━━━ Records ━━━
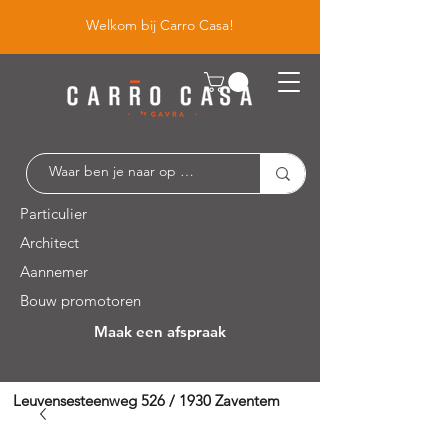
Welkom bij Carro Casa!
Particulier
Architect
Aannemer
Bouw promotoren
Maak een afspraak
Leuvensesteenweg 526 / 1930 Zaventem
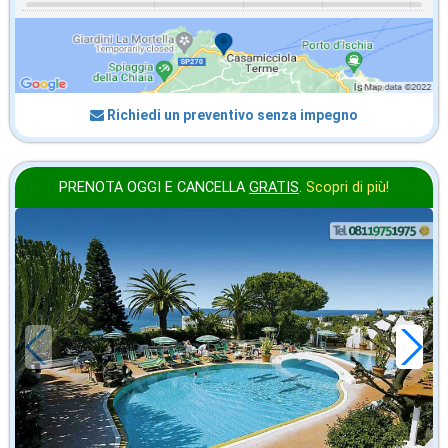
Richiedi un preventivo senza impegno
PRENOTA OGGI E CANCELLA
GRATIS
.
Scopri di più!
settembre
in offerta da
62
€
,43
a notte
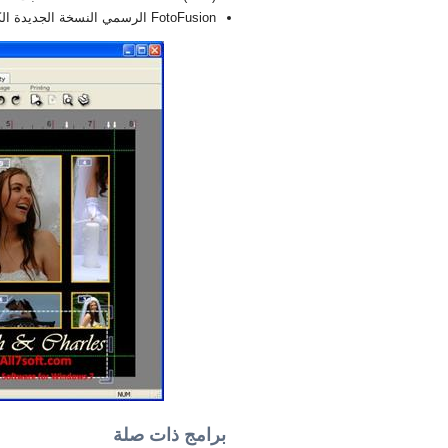
FotoFusion الرسمي النسخة الجديدة الكاملة FULL 2026
برامج ذات صلة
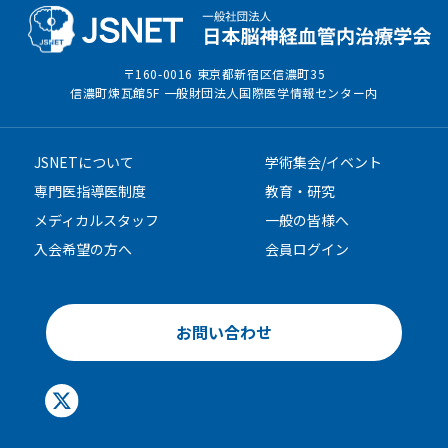
〒160-0016 東京都新宿区信濃町35
信濃町煉瓦館5F 一般財団法人国際医学情報センター内
JSNETについて
学術集会/イベント
専門医指導医制度
教育・研究
メディカルスタッフ
一般の皆様へ
入会希望の方へ
会員ログイン
お問い合わせ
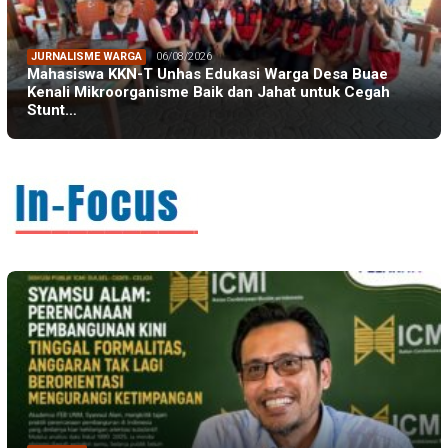
JURNALISME WARGA
06/08/2026
Mahasiswa KKN-T Unhas Edukasi Warga Desa Buae
Kenali Mikroorganisme Baik dan Jahat untuk Cegah
Stunt…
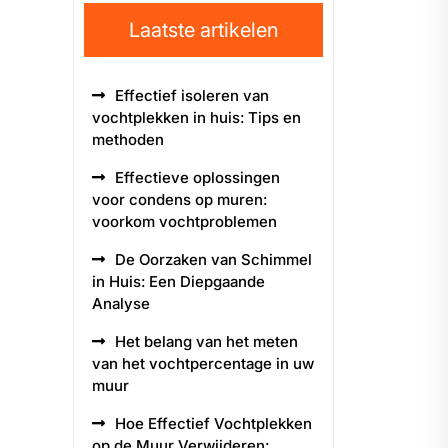
Laatste artikelen
Effectief isoleren van
vochtplekken in huis: Tips en
methoden
Effectieve oplossingen
voor condens op muren:
voorkom vochtproblemen
De Oorzaken van Schimmel
in Huis: Een Diepgaande
Analyse
Het belang van het meten
van het vochtpercentage in uw
muur
Hoe Effectief Vochtplekken
op de Muur Verwijderen:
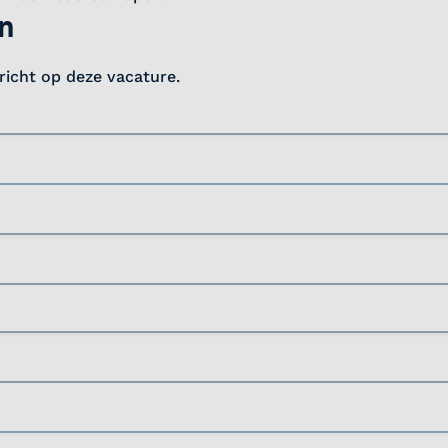
in
ericht op deze vacature.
━━━
* Your goal *
Repeat the entries exactly. Any picture is to be left out.

* Task solution *
Welkom bij Carro Casa!
Particulier
Architect
Aannemer
Bouw promotoren
Maak een afspraak
Leuvensesteenweg 526 / 1930 Zaventem
Richiedi un preventivo senza impegno
PRENOTA OGGI E CANCELLA
GRATIS
.
Scopri di più!
settembre
in offerta da
62
€
,43
a notte
FotoFusion الرسمي النسخة الجديدة الكاملة FULL 2026
برامج ذات صلة
〒160-0016 東京都新宿区信濃町35
信濃町煉瓦館5F 一般財団法人国際医学情報センター内
JSNETについて
学術集会/イベント
専門医指導医制度
教育・研究
メディカルスタッフ
一般の皆様へ
入会希望の方へ
会員ログイン
お問い合わせ
JURNALISME WARGA
06/08/2026
Mahasiswa KKN-T Unhas Edukasi Warga Desa Buae
Kenali Mikroorganisme Baik dan Jahat untuk Cegah
Stunt…
Laatste artikelen
Effectief isoleren van
vochtplekken in huis: Tips en
methoden
Effectieve oplossingen
voor condens op muren:
voorkom vochtproblemen
De Oorzaken van Schimmel
in Huis: Een Diepgaande
Analyse
Het belang van het meten
van het vochtpercentage in uw
muur
Hoe Effectief Vochtplekken
op de Muur Verwijderen:
in
ericht op deze vacature.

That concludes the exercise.